Today, at the orthodontist office, a lady wanted to know if she could ask me some questions about her 13 year old grandson that she now has custody of. I obliged for a few minutes, she’s bumfuddled by the behaviors that she sees. It’s not like he came out of foster care where these behaviors are explained in a MAPP class to prospective parents.
She’s seen this young boy all his life, she’s been his grandmother, and they’ve enjoyed a close relationship. Now that she is the disciplinarian in his life, he resents her. He’s simply angry that his own mother, for whatever reason, is not taking care of him. I didn’t even ask why the mom is out of the picture, that’s not the issue.
The grandmother just needed reassurance that this was fairly normal behavior in the adoption of older children. She herself didn’t look very old, maybe 40s, maybe 50s…I couldn’t tell.
We all know that this young man is angry because his previous world seemingly ended. He has no clue, nor any appreciation of the fact that his grandmother prevented him from going into foster care. He doesn’t get it, any more than my own children understand that I’ve made all sorts of personal sacrifices of my time, my money, my energy, and myself in order to provide for them, to keep the brothers and sisters together, to give them a normal life.
It’s reverberating in my head, what a therapist told me last week, “expect nothing in return.” While I do comprehend where she’s coming from, and I did not adopt children for the gratitude that they’d give me, I do need to impart to them an understanding, just mere politeness, that when someone gives you something you need to express gratitude.
If anyone hands you something please remember to reply with a polite thank you. That is minimal behavior. When someone thanks you, respond with a “you’re welcome.”
How hard is that? Simple logic that must transcend trauma if one is to have any sort of successful human transactions in life.

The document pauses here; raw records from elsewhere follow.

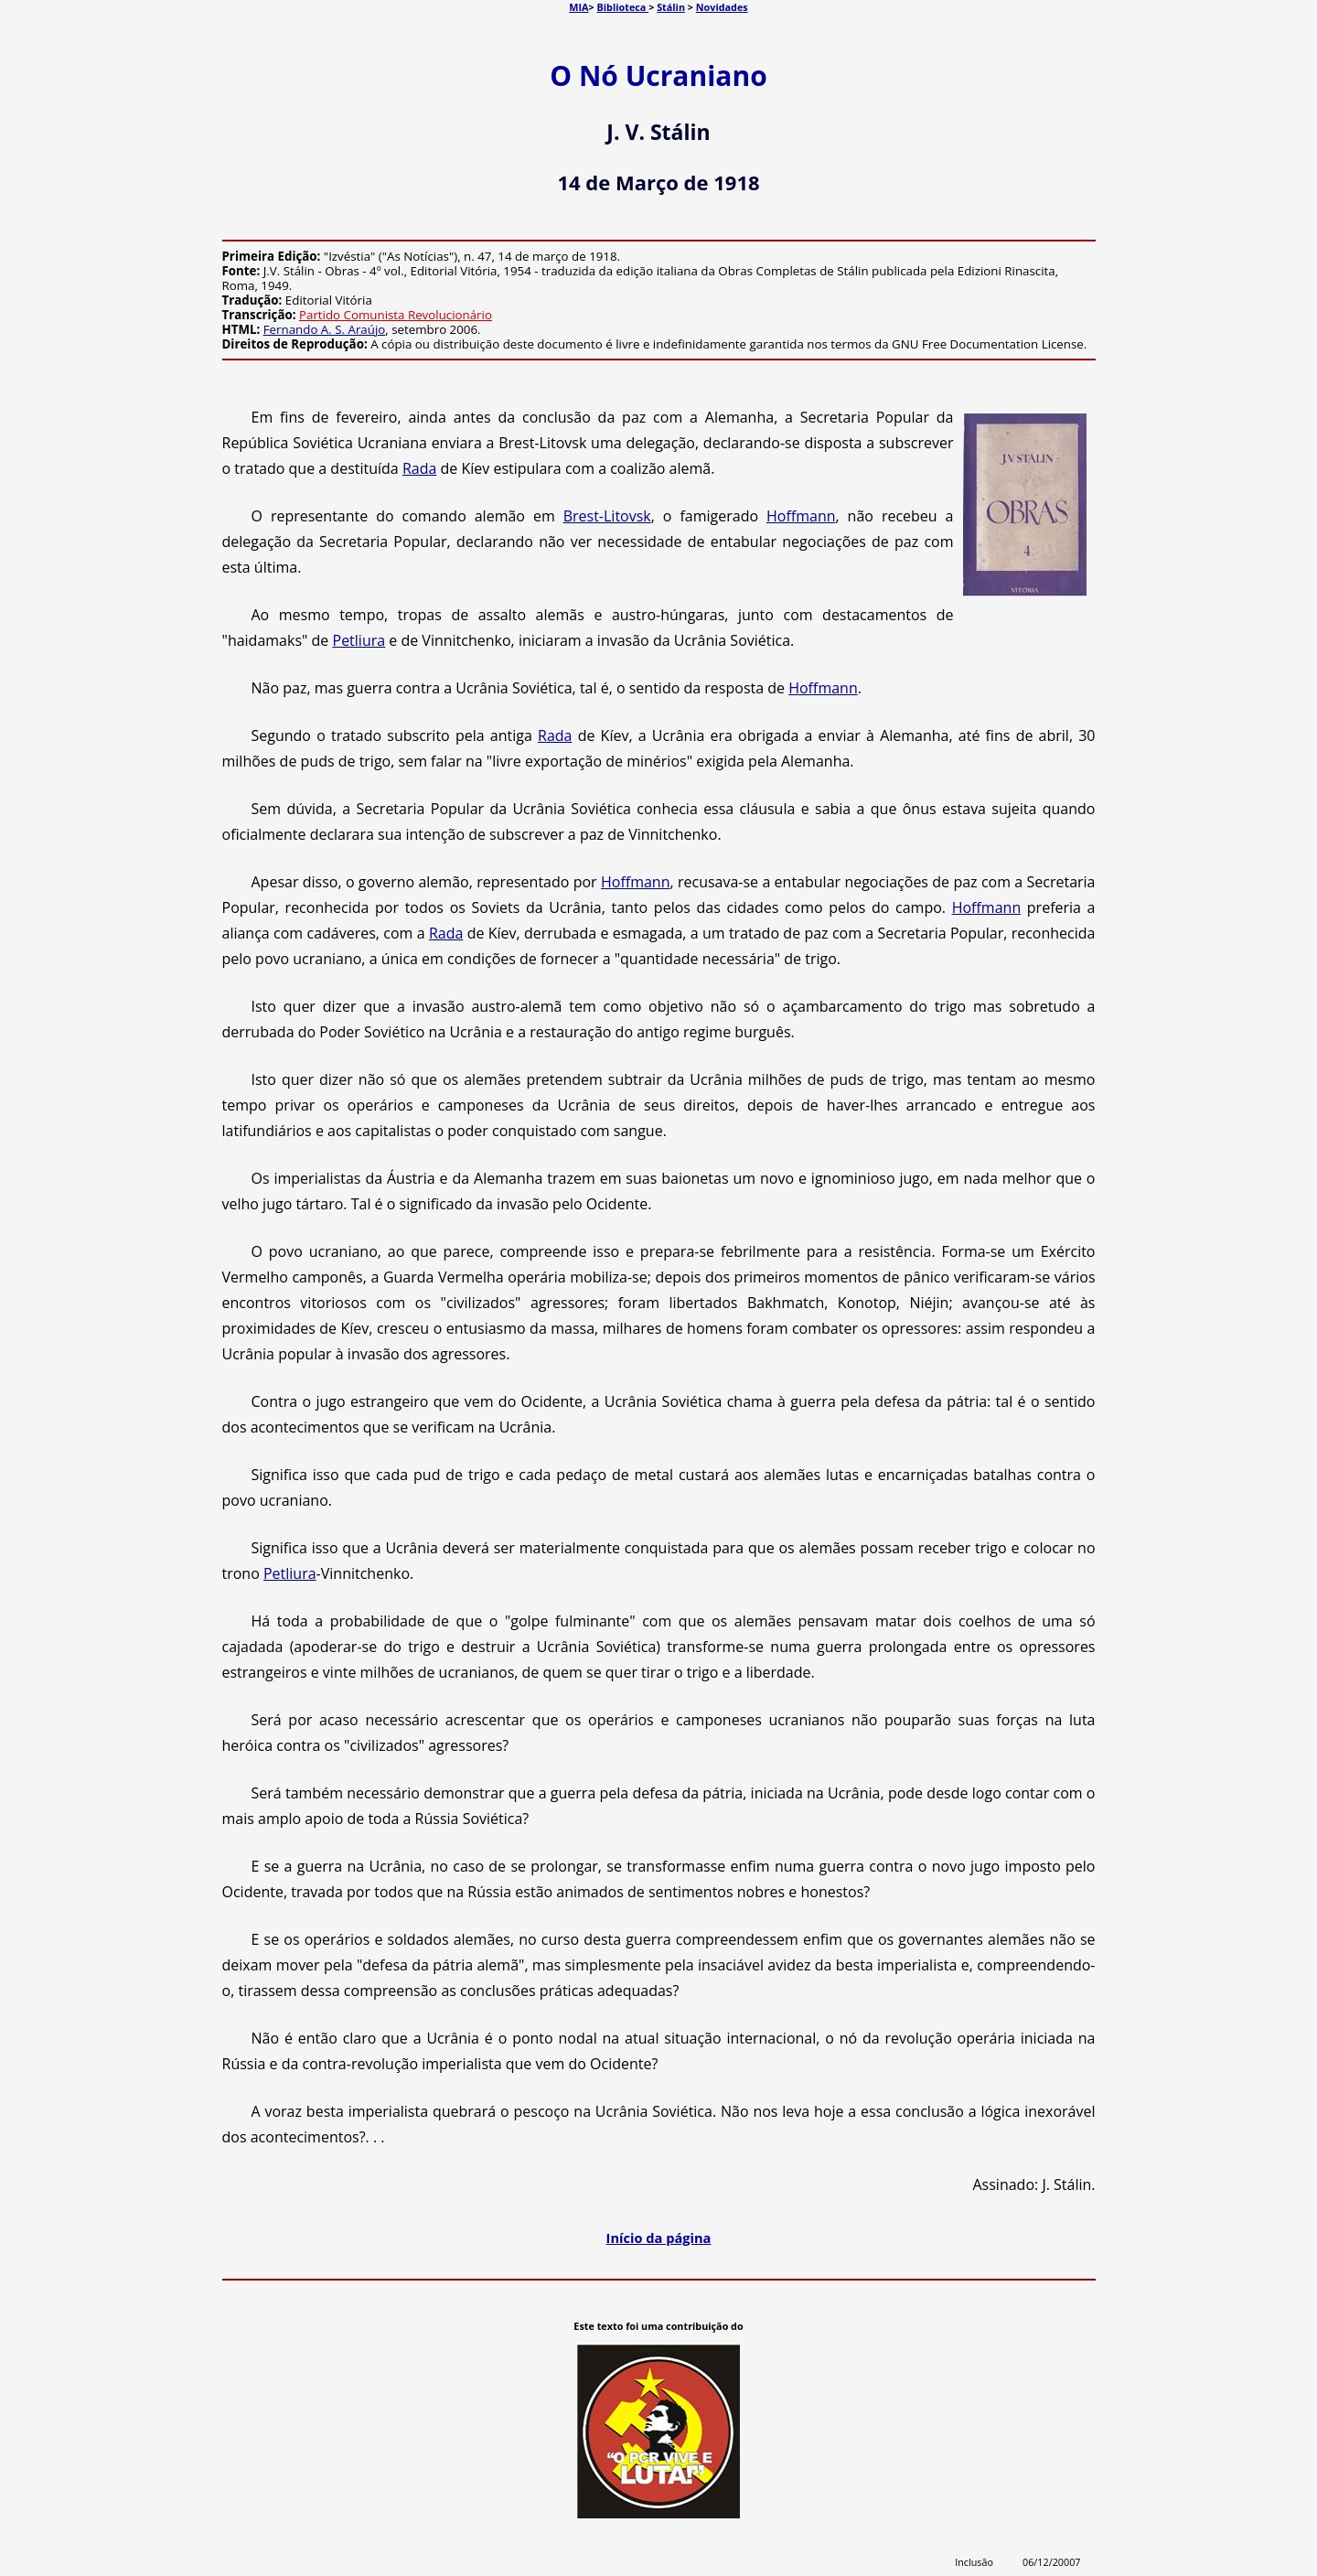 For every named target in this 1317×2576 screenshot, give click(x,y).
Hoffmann (801, 516)
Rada (419, 468)
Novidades (722, 7)
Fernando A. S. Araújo (324, 329)
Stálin (671, 7)
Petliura (359, 640)
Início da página (659, 2237)
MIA (578, 7)
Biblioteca (623, 7)
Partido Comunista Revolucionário (395, 314)
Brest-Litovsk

Some of my much older children are finally realizing where they would have been otherwise…had they not been adopted. My nearly 30 year old daughter had emailed me a sweet note yesterday, figuring she’d have been dead, or living in poverty, had she and her sisters not joined our family. In her case that’s an accurate assumption in that she tested positive for tuberculosis 15 years ago, we had it successfully treated, and she came out of a very poor country as Honduras in the 1980s was in tough fiscal shape.
At 13, while not rebelling as she was a good student, rebellion came in her 20s, she did not understand the concept of adoption at all, nor what I’d gone through to get them into America. They resented the fact that I wasn’t their birth mother. It’s taken decades to understand the process.
So this grandmother that I met today has a long way to go. The child did have Medicaid and I referred our family therapist to her. This young man is as grief stricken as is the grandmother. This is not an easy role for either of them, not an easy undertaking, and I recommend for everyone involved in the adoption of older children, that they find a family therapist, an emotionally uninvolved third party, a referee nearly, someone who can help navigate the treacherous footings.